Material supplied:
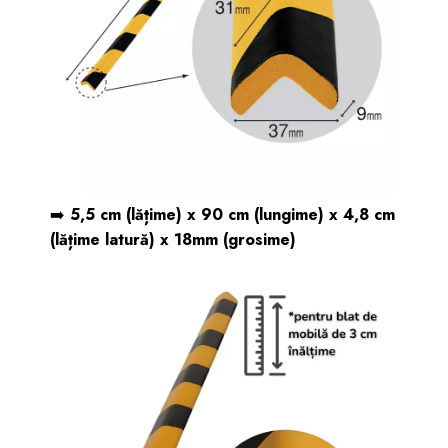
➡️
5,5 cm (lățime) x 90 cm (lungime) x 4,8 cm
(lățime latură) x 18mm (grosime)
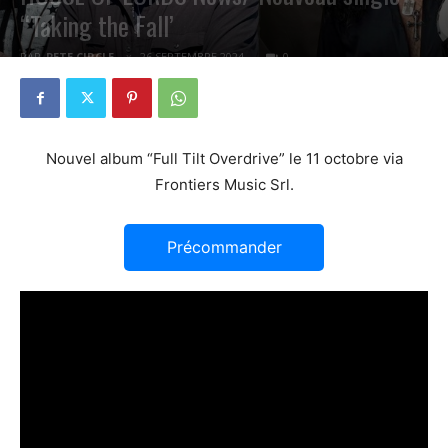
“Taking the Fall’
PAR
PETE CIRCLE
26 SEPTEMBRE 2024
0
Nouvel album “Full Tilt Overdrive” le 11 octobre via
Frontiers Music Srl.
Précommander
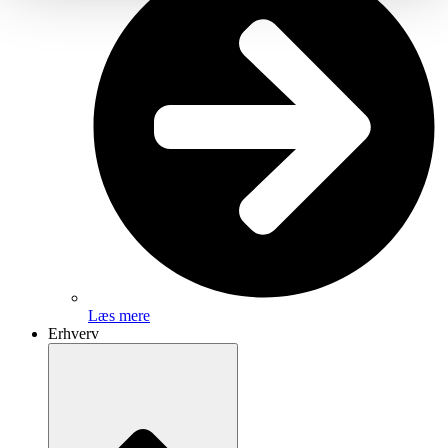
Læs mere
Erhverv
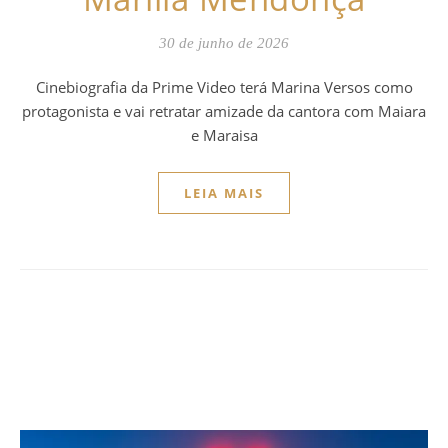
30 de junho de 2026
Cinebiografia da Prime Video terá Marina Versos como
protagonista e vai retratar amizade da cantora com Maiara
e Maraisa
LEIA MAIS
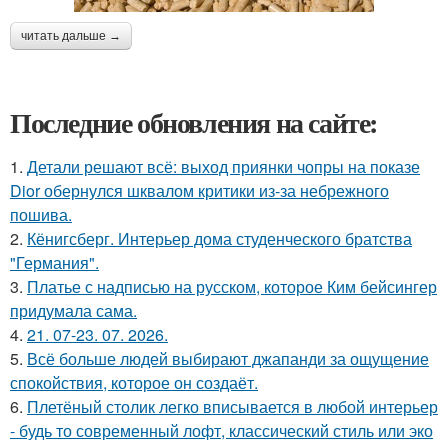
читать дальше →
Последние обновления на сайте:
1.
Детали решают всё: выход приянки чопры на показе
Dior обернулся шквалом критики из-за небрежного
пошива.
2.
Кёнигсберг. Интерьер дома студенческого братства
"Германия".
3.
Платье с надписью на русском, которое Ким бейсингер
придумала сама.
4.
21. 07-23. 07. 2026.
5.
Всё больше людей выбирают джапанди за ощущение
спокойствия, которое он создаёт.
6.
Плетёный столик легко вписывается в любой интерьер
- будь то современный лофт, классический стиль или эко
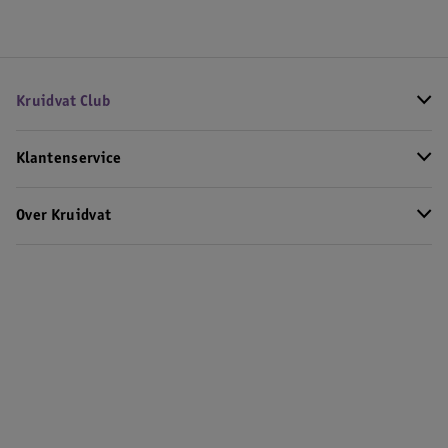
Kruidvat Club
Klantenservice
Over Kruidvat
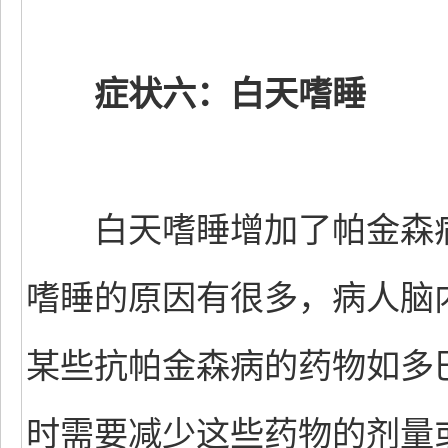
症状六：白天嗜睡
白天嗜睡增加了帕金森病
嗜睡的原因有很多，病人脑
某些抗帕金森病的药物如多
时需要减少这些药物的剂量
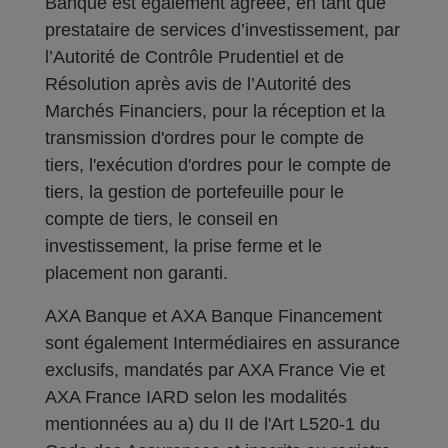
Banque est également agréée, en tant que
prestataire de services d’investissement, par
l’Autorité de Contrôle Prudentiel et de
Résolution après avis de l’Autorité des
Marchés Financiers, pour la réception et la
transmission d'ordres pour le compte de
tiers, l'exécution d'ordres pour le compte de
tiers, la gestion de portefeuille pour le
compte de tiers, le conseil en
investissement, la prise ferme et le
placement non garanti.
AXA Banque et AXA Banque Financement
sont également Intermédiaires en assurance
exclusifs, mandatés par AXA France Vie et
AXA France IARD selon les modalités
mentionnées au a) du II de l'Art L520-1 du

Task goal:
The answer should be exactly the lines from the one that contains "investissement, la prise ferme et le" through the end of the entries, both ends included, and nothing besides.

Exercise solution:
investissement, la prise ferme et le
placement non garanti.
AXA Banque et AXA Banque Financement
sont également Intermédiaires en assurance
exclusifs, mandatés par AXA France Vie et
AXA France IARD selon les modalités
mentionnées au a) du II de l'Art L520-1 du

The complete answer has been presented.